Likewise, the 27-year-old Winehouse had become a tabloid fixture, with more ink spilled on her rehab stints than her musical gifts. Though Winehouse was not as far removed from her signature album, 2005’s “Back to Black,” as Jackson and Houston were from their career peaks, she had endured a largely fallow period in her final years.

In the wake of their deaths all of that was minimized, with each singer treated as though they were cut down in their prime, when the truth was another matter.

Just as they had with Winehouse and Jackson, news anchors, journalists and obituary writers made mention of the Houston’s problems with substance abuse, but devoted the lion’s share of their coverage to her pop hits, starring role in “The Bodyguard,” and musical legacy. In perhaps a bit of unfounded optimism, some even speculated that Houston might have been poised for a comeback with her supporting role in next summer’s film “Sparkle.”

Also read: Whitney Houston’s Death Could Earn Dolly Parton a Bundle

Less rigorously chronicled were the toll the years of drug abuse took on Houston’s once crystalline voice or her dazed appearance on the short-lived Bravo reality show “Being Bobby Brown(above) in 2005.

“The time to use this as a teachable moment isn’t now,” said Dr. Pamela Rutledge, director of the non-profit Media Psychology Research Center, told TheWrap. “She represents a lot of sign posts to a lot of people. Whether she inspired people to sing or exercise or act, her music was in all kinds of places and was a real backdrop in all our lives.

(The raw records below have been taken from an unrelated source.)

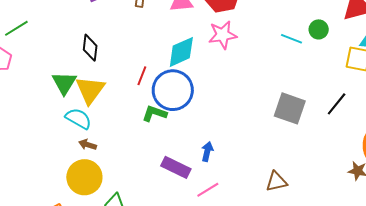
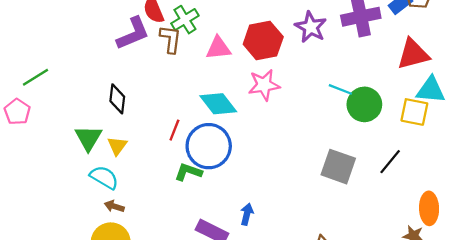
green circle: (319, 29) -> (364, 104), moved, size x1.6
cyan diamond: (181, 52) -> (218, 104), turned 76
yellow triangle: (90, 90) -> (117, 146), size x0.6

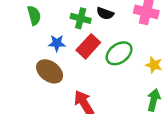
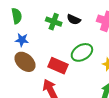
blue star: (57, 43) -> (22, 40), moved
red rectangle: (88, 46) -> (58, 66), moved, turned 66

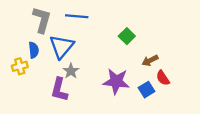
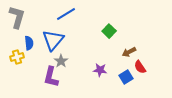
blue line: (77, 16) -> (66, 14), turned -36
gray L-shape: (42, 20) -> (17, 17), moved
purple star: (116, 81) -> (100, 70), size x0.6

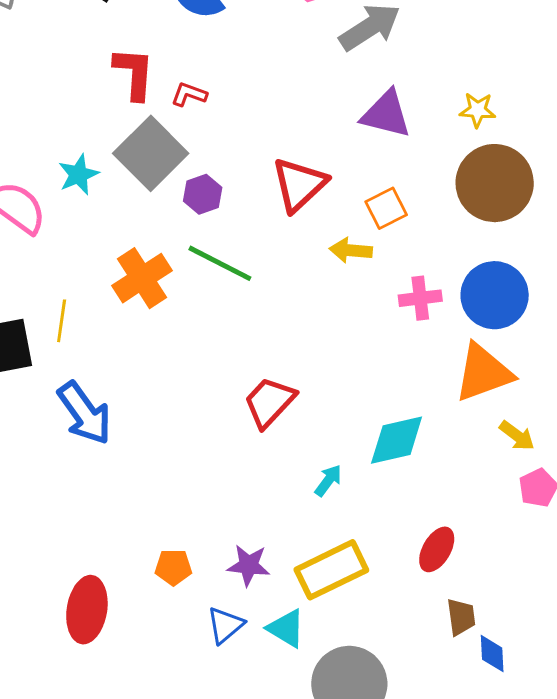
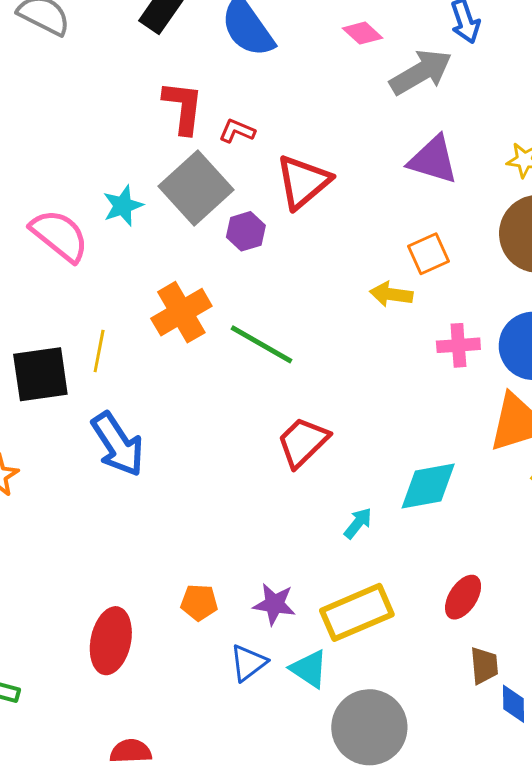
red triangle: (299, 184) -> (303, 182), moved
green line: (220, 263) -> (262, 344), moved

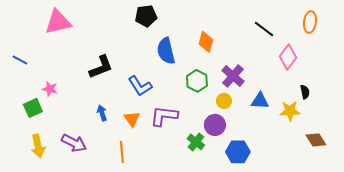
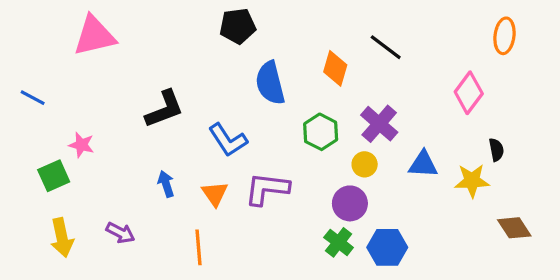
black line: (264, 29) -> (386, 47), moved
green cross: (196, 142) -> (339, 242), moved
purple arrow: (74, 143) -> (120, 233), size x0.7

It makes sense to focus on the positive elements of her life.”

Also read: Grammys Honor Whitney Houston: ‘We’ve Had a Death in Our Family’

There’s still time for the timbre of coverage to change, but to some media analysts, that sentiment, while understandable, lets the media and Houston’s fellow celebrities off too easily.

“This is something that everybody saw coming,” Tompkins said. “You have these people who say they are so sorry about what happened and who took to Twitter to express their love for Whitney. They should be asked to what extent did they contribute to her well being?”

A few celebrities have addressed the underlying issue of addiction among celebrities. Tony Bennett, who has had his own struggles with addiction, publicly called for the legalization of drugs in the wake of Houston’s death, saying it could prevent future tragedies. And comedian Patton Oswalt urged Lindsay Lohan‘s “goddamn friends” to try and prevent an untimely end to her troubled life.

Sit her down now, “post-Whitney, post-Michael, post-Amy” and be stern with her, he urged via Twitter. “You could actually save her.”

But most celebrities stuck to simple statements of condolences. Tompkins argues that if the media and music industry were really serious about honoring the singer’s legacy, they could have pushed for more substantive change.

“Wouldn’t it be interesting to say, ‘This is a wake up call for the entertainment industry and there’s going to be a no alcohol policy at the Grammys,’” Tompkins said. “I haven’t heard anybody say, ‘there is a prescription drug abuse epidemic in our industry and we need to do something about it.’ The question is, how much do you care?”